Une digression sur les antennes de navire
Il y a quelque chose d'un peu ironique dans le fait que le feu de Saint-Elme soit passé d'un symbole de protection divine à un sujet de procédure d'évitement. Les marins du XVIe siècle voyaient dans cette lueur le signal que leurs saints patrons veillaient sur eux. Les équipages d'aujourd'hui l'interprètent comme un avertissement à prendre au sérieux. Ce n'est pas que le phénomène soit devenu dangereux, c'est qu'on a cessé d'en avoir peur pour de mauvaises raisons et commencé à le surveiller pour de bonnes.

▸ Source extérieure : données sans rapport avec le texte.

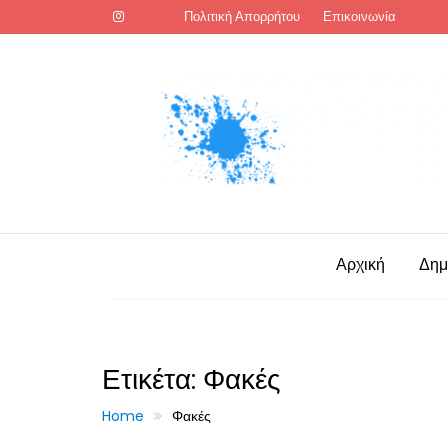
Skip
Πολιτική Απορρήτου
Επικοινωνία
to
content
Αρχική
Δημ
Ετικέτα:
Φακές
Home
Φακές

Christopher Colomb en mentionne une observation dans son journal de bord en 1492, au retour de son premier voyage. Il notait que ses hommes y voyaient une bonne augure. En 1731, un physicien jésuite du nom de Giambatista Beccaria fut l'un des premiers à proposer une explication électrique, bien avant que Franklin ne popularise la théorie.
Foudre et Saint-Elme, deux phénomènes qu'on confond
Passagers et même certains journalistes confondent parfois les deux. La différence est simple : la foudre est une décharge instantanée et concentrée entre deux zones de potentiel électrique très différentes. Le feu de Saint-Elme est une décharge continue et diffuse, localisée sur les parties saillantes d'un objet, sans arc entre deux points distincts.
Un avion peut subir la foudre sans que le feu de Saint-Elme soit apparu avant. Il peut aussi afficher un feu de Saint-Elme pendant plusieurs minutes sans être ensuite frappé par la foudre. Les deux phénomènes indiquent une atmosphère chargée, mais l'un n'est pas le précurseur systématique de l'autre.
Ce qui distingue en pratique un vol orageux d'un vol turbulent, c'est précisément ce genre de détail que les passagers ne voient généralement pas. Si vous êtes assis en cabine et que vous ne voyez rien par le hublot, les pilotes, eux, disposent d'un radar météo embarqué qui détecte l'humidité des cellules convectives et leur permet de tracer une route autour des zones les plus actives. Le feu de Saint-Elme vient en surplus, comme une confirmation visuelle de ce que les instruments indiquent déjà.